In other words, the therapies work together to attack brain cancer cells from the inside.
“Brain cancer is a deadly disease, and when it returns there are extremely few treatment options and survival is usually measured in months,” said Dr. Michael Vogelbaum. “The collective results from this virus study, include encouraging survival and excellent safety data, that offers hope for a new treatment option for patients with brain cancer.”
An estimated forty-percent of study participants who received higher doses of the combo treatment during the phase I clinical trial were still living after two years.
The researchers also noted that some study participants had partial or complete shrinkage of their tumor. Importantly, Toca 511 & Toca FC demonstrated a favorable safety and tolerability profile.
Dr. Bob S. Carter, chief of neurosurgery at UC San Diego Health, found that participants greatly benefited from the combo treatment.
“In some of my own patients, I have observed dramatic responses to this therapy,” said Carter, a co-author of the study. “We envision future applications where an entire panel array of anti-cancer genes could be delivered by this retrovirus platform.”
Previous findings published in 2012 and co-authored by Dr. Noriyuki Kasahara, a former UCLA researcher and member of the UCLA Jonsson Comprehensive Cancer Center, showed that RRVs could be used to selectively infect cancerous tumors while reprogramming them with therapeutic genes that could be used to kill cancer. Based on the new findings, the research has recently moved into a phase 2/3 international clinical trial, called Toca 5, for patients with recurrent glioblastoma or anaplastic astrocytoma.

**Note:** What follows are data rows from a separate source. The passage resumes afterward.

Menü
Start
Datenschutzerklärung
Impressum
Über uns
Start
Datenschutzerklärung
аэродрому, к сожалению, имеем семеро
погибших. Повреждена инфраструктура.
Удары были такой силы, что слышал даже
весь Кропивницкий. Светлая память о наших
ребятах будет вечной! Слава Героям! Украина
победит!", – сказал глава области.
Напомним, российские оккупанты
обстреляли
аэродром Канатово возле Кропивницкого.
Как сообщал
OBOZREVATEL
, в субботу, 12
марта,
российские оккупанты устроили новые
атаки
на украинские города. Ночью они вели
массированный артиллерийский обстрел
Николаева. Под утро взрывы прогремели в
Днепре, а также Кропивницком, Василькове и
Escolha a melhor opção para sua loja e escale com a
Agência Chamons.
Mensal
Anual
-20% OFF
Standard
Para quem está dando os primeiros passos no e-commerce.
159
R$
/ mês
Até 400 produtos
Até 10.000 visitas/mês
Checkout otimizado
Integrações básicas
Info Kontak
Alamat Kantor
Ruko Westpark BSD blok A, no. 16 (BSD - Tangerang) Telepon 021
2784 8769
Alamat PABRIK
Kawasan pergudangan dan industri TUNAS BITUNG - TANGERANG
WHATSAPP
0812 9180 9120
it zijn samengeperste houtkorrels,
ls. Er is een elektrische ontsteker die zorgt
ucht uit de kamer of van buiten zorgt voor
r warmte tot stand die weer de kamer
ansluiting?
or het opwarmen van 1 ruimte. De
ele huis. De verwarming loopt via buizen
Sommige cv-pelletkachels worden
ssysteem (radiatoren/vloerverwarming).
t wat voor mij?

More information about the trial can be found by searching clinicaltrials.gov using the clinical trial identifier NCT02414165.
This study was performed in collaboration with investigators at New Jersey Neuroscience Institute, JFK Medical Center, Edison NJ; Moores Cancer Center, Department of Neurosciences, University of California-Los Angeles, University of California- San Diego; Ohio State University Wexner Medical Center, Columbus, OH; Henry Ford Hospital, Detroit, MI; Department of Cell Biology and Sylvester Comprehensive Cancer Center, Miller School of Medicine, University of Miami; Ribomed Biotechnologies, San Diego, CA; University of Arizona Cancer Center, Tucson, AZ; Cleveland Clinic Foundation, Cleveland, OH.
The study was mainly funded by Tocagen; several non-profit organizations also supported the research, including Accelerate Brain Cancer Cure Foundation (ABC2), The National Brain Tumor Society, Voices Against Brain Cancer, the Musella Foundation, and the American Brain Tumor Association (ABTA).